As an example in the accessibility realm, if a form control does not have an associated label, the JAWS and VoiceOver screen readers will implement algorithms to auto-associate adjacent text to the control. In short, they guess what the label probably is. While this can improve the user experience in many cases, this semantic automation often fails. Even a line break or spanned text can break the current algorithms. And worse, an incorrect label for a control might be read if the layout is complex or different than the norm (such as when labels for checkboxes are placed to the left the checkboxes) .
When computers guess, the results are often not very good. But guessing is usually better than nothing.
Automation and Evaluation
I had switched my primary evaluation platform from JAWS to VoiceOver some time ago because until recently, VoiceOver did not implement semantic automation. It was very literal. If a text box was not properly labeled, it simply identified the presence of the text box, even if there was descriptive text next to it. With the release of iOS5 and Lion, VoiceOver will now auto-associate the adjacent text.
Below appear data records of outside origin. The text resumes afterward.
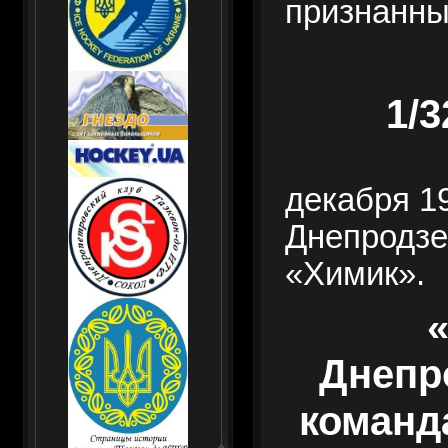
признанны
1/
декабря 19
Днепродзе
«Химик».
Днепр
команда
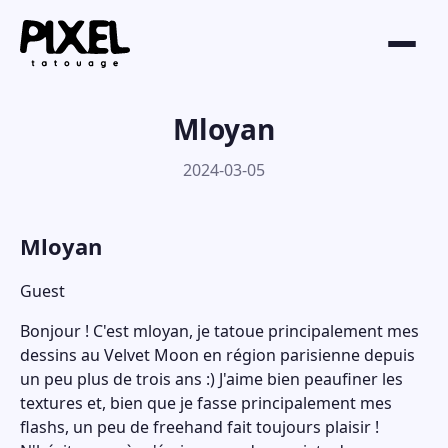
Mloyan
2024-03-05
Mloyan
Guest
Bonjour ! C'est mloyan, je tatoue principalement mes
dessins au Velvet Moon en région parisienne depuis
un peu plus de trois ans :) J'aime bien peaufiner les
textures et, bien que je fasse principalement mes
flashs, un peu de freehand fait toujours plaisir !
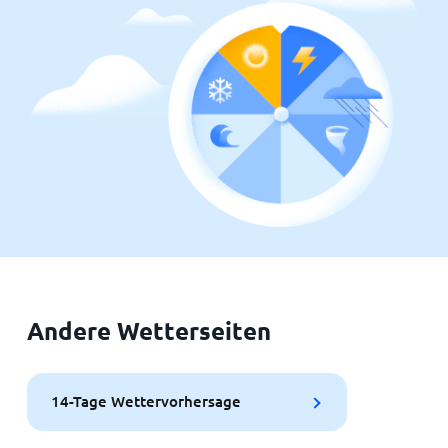
Andere Wetterseiten
14-Tage Wettervorhersage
When done correctly, this will be very helpful to users, but for evaluation, there’s no way to know if label text is actually associated or if VoiceOver or JAWS is just assuming it should be. And there’s no option to disable this functionality.
This creates a situation where screen reader evaluation and even user testing may not accurately reveal underlying accessibility issues. But this begs the question, if the user agent fixes the issue most of the time, is it really an issue at all?
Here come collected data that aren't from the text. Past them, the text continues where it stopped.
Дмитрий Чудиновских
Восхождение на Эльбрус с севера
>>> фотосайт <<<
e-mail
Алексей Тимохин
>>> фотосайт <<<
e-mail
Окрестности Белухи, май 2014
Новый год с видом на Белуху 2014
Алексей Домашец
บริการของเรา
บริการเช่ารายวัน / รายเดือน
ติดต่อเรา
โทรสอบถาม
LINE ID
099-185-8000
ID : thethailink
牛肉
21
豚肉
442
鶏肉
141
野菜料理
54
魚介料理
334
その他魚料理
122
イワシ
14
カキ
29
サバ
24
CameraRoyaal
Automation and Conformance
In order to be compliant with the Web Content Accessibility Guidelines 2.0, you have to implement accessibility. These guidelines don’t address or allow semantic automation. But what if they did? Most of the impactful success criteria could be automated by user agents to some extent:
- 1.1.1 – Alternative text: Image analysis could be performed to determine the content or description of an image.
- 1.2 – Captions and transcripts: Audio recognition could be done to auto-generate a transcript and captions, similar to YouTube’s automatic captioning functionality.
- 1.3.1 – Information and relationships: Headings could be assumed based on text size, length, and location. Form labels could be auto-associated. Table headings could be assumed based on styling and table structure. Lists could be auto-generated when numbers, bullets, sequential items, etc. are used.
- 1.3.2 – Meaningful sequence: The reading and navigation order of content could be based on the visual layout, rather than the underlying markup.
- 1.4.1 – Color, 1.4.3 – Contrast: Browsers could automatically replace colors or increase contrast if they don’t meet certain thresholds.
- 1.4.5 – Images of text: Character recognition could be implemented to replace images of text with true text.
- 2.4.1 – Bypass blocks: A user agent could analyze the document and define navigable page areas based on structure and visual presentation. VoiceOver does this now with auto-webspots.
- 2.4.4 – Link purpose: Screen readers could analyze link context to turn “Click here” into meaningful, descriptive text.
- 3.1.1 and 3.1.2 – Language of Page and Parts: The computer could determine the language of content automatically, or even automatically translate it.
And there’s more. These types of semantic automation would all be very beneficial to users with disabilities, but they will never be as good as authors just doing it right.
Defining the boundaries between what the web page author’s intentions are and what the browser can automatically do for the user is difficult. Should a screen reader automatically perform image analysis on an image that is missing alternative text? Should it do so even though this would present incorrect content much of the time? How would a user know if the screen reader is presenting true page semantics or automated semantics? How can the algorithms be improved to avoid spectacular failures in semantic automation? Etc.
Then Why Bother?
If screen readers automatically and correctly associate form controls for 95% of controls, why bother using label elements? If computers can usually determine table headers or heading structure or video transcripts, etc., then is it worth the effort to do it on my own? Of course the only way to ensure that accessibility is done right, is for authors to do it right. Semantic automation will never be perfect, yet because accessibility is about the human experience, it’s the obligation of the assistive technology to provide the best experience, regardless of the page’s accessibility or lack thereof.
The question is, then, what will ultimately lead to most optimal accessibility? Avoiding semantic automation so that authors are more motivated and required to do it right, or implementing eternally-less-than-perfect semantic automation with the knowledge that authors might never bother to do it right? As with most things in accessibility, the answer is probably somewhere in the middle. What do you think?